[Dataset records]
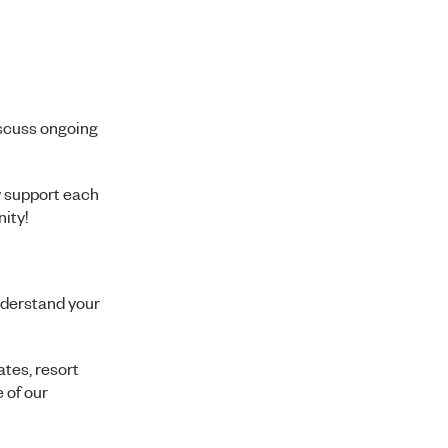
iscuss ongoing
y support each
ity!
nderstand your
ates, resort
 of our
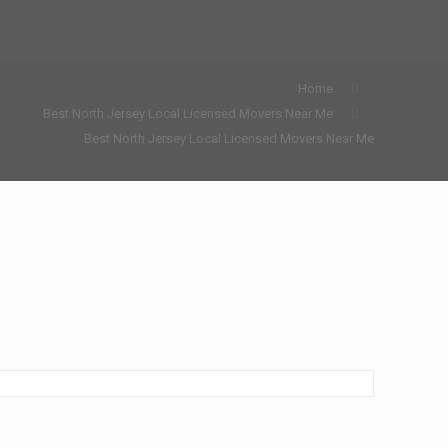
Home
Best North Jersey Local Licensed Movers Near Me
Best North Jersey Local Licensed Movers Near Me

» **Assignment**:
Reproduce the data above in full, exactly, with the images removed.

» **Final answer**:
iscuss ongoing
y support each
ity!
nderstand your
ates, resort
 of our
Home
Best North Jersey Local Licensed Movers Near Me
Best North Jersey Local Licensed Movers Near Me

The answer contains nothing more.